There is an urgent need to develop biomarkers that are predictive of a Crohn’s Disease patient’s response to biologic therapies. If successful, this project will clinically validate a rapid targeted methylation marker blood test for the selection of the biologics adalimumab, vedolizumab and ustekinumab that has the highest likelihood of providing effective treatment for an individual Crohn’s Disease patient, decreasing the potential for delays in effective treatment and improving outcomes for Crohn’s Disease patients. Furthermore, the proposed study is designed to meet the criteria for future submission of the validated predictive assay for regulatory agency approval and therefore paves the way for the critical future steps that will be required to bring this potentially valuable tool into clinical practice.

Patients' questions about METHYLOMIC

What is epigenetics

Wouter de Jonge, professor of Experimental Gastroenterology, Amsterdam UMC:

Epigenetics is a broad term for the control panel for our genes. It involves changes to our DNA that do not alter the genetic code itself but can influence how DNA will be used in the cell. These instructions can be influenced by various factors, such as our environment, lifestyle, and even experiences. Epigenetics does not only affect DNA, but also structures wrapped around our DNA, so-called histones. It is a very complex process. Epigenetic changes can impact our health by affecting how our genes function, not only influencing our risk for certain diseases but also influencing the effect of different drugs on our bodies. In the OmiCrohn trial we will use patients’ individual epigenetic “blueprint” in DNA to predict the effect of different therapeutic options.

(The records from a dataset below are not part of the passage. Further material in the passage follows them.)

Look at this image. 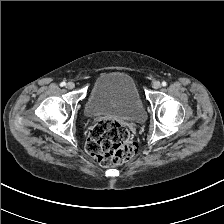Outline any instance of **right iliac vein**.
I'll return each mask as SVG.
<instances>
[{
    "label": "right iliac vein",
    "instance_id": "right-iliac-vein-1",
    "mask_svg": "<svg viewBox=\"0 0 224 224\" xmlns=\"http://www.w3.org/2000/svg\"><path fill=\"white\" fill-rule=\"evenodd\" d=\"M67 89H73L75 87L74 82L70 81L66 84Z\"/></svg>",
    "mask_w": 224,
    "mask_h": 224
}]
</instances>
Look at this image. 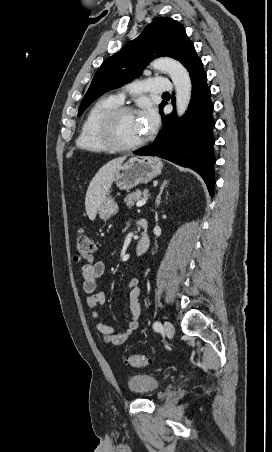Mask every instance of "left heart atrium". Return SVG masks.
I'll use <instances>...</instances> for the list:
<instances>
[{
    "label": "left heart atrium",
    "mask_w": 272,
    "mask_h": 452,
    "mask_svg": "<svg viewBox=\"0 0 272 452\" xmlns=\"http://www.w3.org/2000/svg\"><path fill=\"white\" fill-rule=\"evenodd\" d=\"M142 123L145 133L151 132L158 124V116L156 111L151 107H146L143 116Z\"/></svg>",
    "instance_id": "39dd6f15"
}]
</instances>
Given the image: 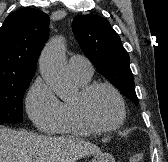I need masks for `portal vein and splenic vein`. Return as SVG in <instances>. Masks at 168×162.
<instances>
[{
    "label": "portal vein and splenic vein",
    "instance_id": "portal-vein-and-splenic-vein-1",
    "mask_svg": "<svg viewBox=\"0 0 168 162\" xmlns=\"http://www.w3.org/2000/svg\"><path fill=\"white\" fill-rule=\"evenodd\" d=\"M29 162H36L35 160H29Z\"/></svg>",
    "mask_w": 168,
    "mask_h": 162
}]
</instances>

Three questions for Andrew Li Yim, Bioinformatician, Tenure Track Assistant Professor Amsterdam UMC

How does epigenetics affect immune disease?

I believe that in most case it is unclear how epigenetics exactly affects immune diseases. Most studies to date have associative in nature, meaning that epigenetic differences are correlated with the occurrence, or particular phenotypes, of immune mediated inflammatory disorders (IMIDs). That being said, at the level of histone modifications, there is some evidence that epigenetics may actually modulate the inflammatory phenotype through particular epigenetic readers and erasers. One of the biggest problems in understanding how epigenetics affects the pathogenesis and/or etiology is due to the fact that epigenetics is a cell-type specific feature with most studies interrogating heterogeneous populations: any “epigenetic” difference could be the result of population differences and/or actual differences at the level of the epigenome. This is exactly the question we try to elucidate in work package 5 where we seek to disentangle the DNA methylome from cellular heterogeneity.

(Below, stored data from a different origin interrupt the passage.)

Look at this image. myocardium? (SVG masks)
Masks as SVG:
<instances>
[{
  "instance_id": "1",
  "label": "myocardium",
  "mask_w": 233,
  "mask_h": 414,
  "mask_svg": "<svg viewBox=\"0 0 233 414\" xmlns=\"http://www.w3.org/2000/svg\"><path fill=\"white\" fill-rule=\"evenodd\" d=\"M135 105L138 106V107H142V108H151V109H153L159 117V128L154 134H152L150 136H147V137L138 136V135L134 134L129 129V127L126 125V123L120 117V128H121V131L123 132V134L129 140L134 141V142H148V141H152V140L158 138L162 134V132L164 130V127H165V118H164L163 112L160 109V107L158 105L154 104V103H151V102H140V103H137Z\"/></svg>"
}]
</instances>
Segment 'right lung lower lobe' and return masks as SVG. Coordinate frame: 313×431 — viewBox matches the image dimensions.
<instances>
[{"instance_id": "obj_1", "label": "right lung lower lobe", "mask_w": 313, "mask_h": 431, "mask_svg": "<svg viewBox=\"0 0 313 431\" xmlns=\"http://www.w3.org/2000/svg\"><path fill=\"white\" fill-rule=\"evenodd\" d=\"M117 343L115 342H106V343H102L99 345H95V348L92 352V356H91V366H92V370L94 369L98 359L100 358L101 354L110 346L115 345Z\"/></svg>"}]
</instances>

Why is this research novel and does it add to existing techniques?

The current research is novel in that the use of DNA methylation as biomarker for predicting response to therapy has not been implemented outside the field of oncology. Beyond the DNA methylation analyses on peripheral blood, the characterization of DNA methylation on single cells is not an experiment that is done routinely. If successful, our data would not only show that the implementation is possible in peripheral blood, but also provide a resource for other researchers to interrogate the DNA methylome at single cell level.

What is an AI algorithm?

An AI algorithm can be a very broad term. The way we are implementing our algorithm is essentially a set of rules that define, based on the DNA methylome, whether the provided DNA methylation data from a particular sample resembles more a responder or non-responder. The AI algorithm is in our case a (set of) decision tree(s), which essentially boils down the same principle used by daycares in the Netherlands during COVID-19 when deciding whether a could go to the daycare. Importantly, the actual AI algorithm does not need to be the most complicated (although it can certainly be!) but rather the process by which one arrives at such an algorithm. This process is, just like the rest of science, an iterative process by which the most optimal algorithm is decided upon through multiple rounds of training and validation.